## Listed records
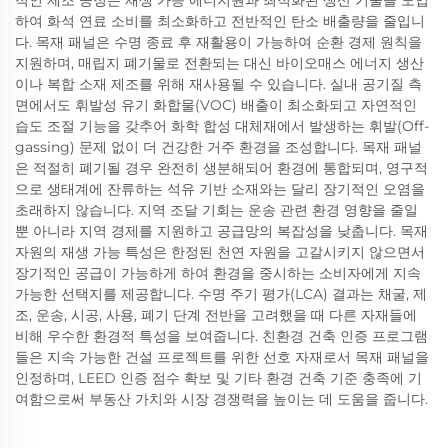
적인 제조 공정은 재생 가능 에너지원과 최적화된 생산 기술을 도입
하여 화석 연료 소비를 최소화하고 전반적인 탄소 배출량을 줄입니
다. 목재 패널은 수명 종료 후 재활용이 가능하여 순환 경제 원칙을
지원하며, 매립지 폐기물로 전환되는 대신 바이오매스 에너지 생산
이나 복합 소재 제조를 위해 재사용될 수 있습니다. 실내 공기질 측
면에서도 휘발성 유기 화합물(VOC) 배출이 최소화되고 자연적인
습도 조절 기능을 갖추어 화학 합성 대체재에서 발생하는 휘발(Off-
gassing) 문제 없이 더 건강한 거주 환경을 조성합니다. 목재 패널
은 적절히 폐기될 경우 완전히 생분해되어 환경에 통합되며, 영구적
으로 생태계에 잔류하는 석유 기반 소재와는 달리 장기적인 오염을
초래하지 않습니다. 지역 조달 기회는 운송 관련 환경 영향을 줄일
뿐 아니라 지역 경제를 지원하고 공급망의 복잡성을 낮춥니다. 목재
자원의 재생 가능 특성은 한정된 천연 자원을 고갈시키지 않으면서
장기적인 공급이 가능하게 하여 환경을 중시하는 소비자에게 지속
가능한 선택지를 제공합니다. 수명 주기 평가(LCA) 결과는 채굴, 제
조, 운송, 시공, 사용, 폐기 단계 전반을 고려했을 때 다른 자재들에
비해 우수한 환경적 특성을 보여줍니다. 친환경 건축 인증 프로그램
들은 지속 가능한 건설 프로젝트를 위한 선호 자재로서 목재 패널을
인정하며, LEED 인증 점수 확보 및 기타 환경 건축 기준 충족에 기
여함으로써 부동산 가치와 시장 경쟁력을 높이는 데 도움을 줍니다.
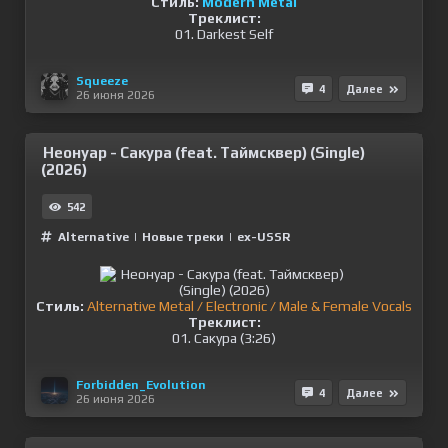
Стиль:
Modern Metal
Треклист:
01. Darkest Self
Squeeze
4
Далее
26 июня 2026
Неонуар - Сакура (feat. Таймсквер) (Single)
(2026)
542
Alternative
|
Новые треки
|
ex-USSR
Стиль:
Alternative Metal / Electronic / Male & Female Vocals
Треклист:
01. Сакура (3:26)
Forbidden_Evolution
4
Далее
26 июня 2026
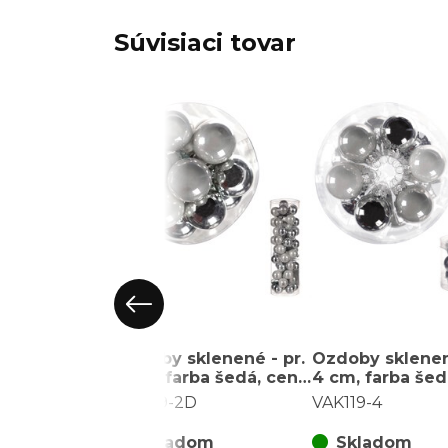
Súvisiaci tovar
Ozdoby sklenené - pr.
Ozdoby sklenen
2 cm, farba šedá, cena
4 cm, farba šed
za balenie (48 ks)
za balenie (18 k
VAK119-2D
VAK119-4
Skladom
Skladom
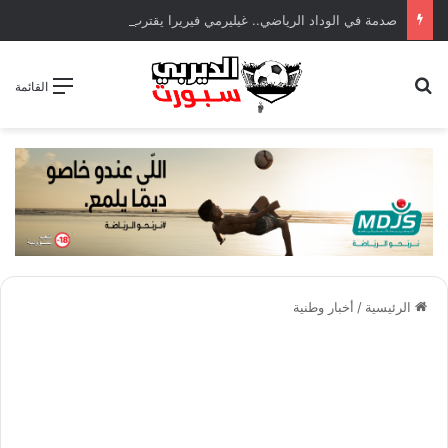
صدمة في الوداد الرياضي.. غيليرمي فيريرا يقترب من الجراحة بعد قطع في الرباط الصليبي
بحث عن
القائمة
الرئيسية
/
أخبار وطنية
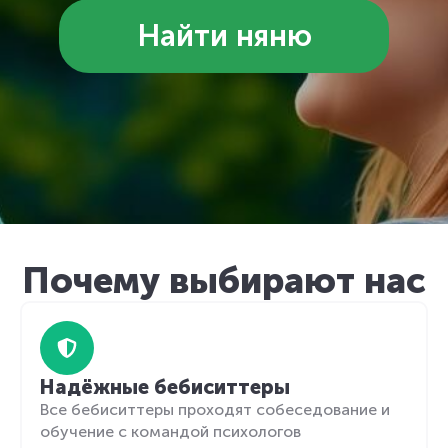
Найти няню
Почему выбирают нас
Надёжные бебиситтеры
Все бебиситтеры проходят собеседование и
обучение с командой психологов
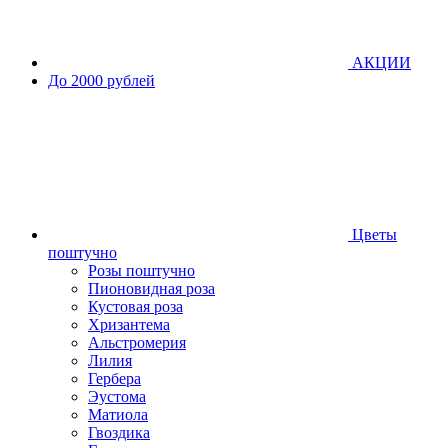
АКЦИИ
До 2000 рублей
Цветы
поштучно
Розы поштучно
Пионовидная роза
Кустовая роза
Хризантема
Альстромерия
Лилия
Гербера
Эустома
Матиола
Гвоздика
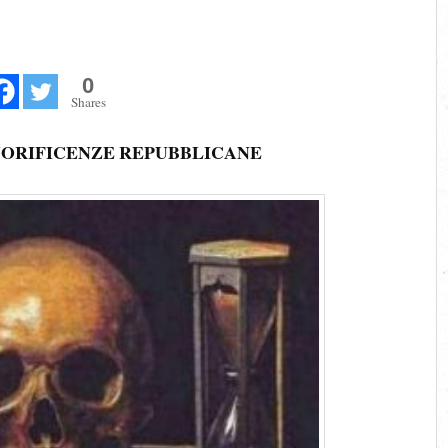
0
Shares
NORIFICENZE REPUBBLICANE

## Task description
Copy out the lines above that hold the string "бебиситтеры".

## Answer area
Надёжные бебиситтеры
Все бебиситтеры проходят собеседование и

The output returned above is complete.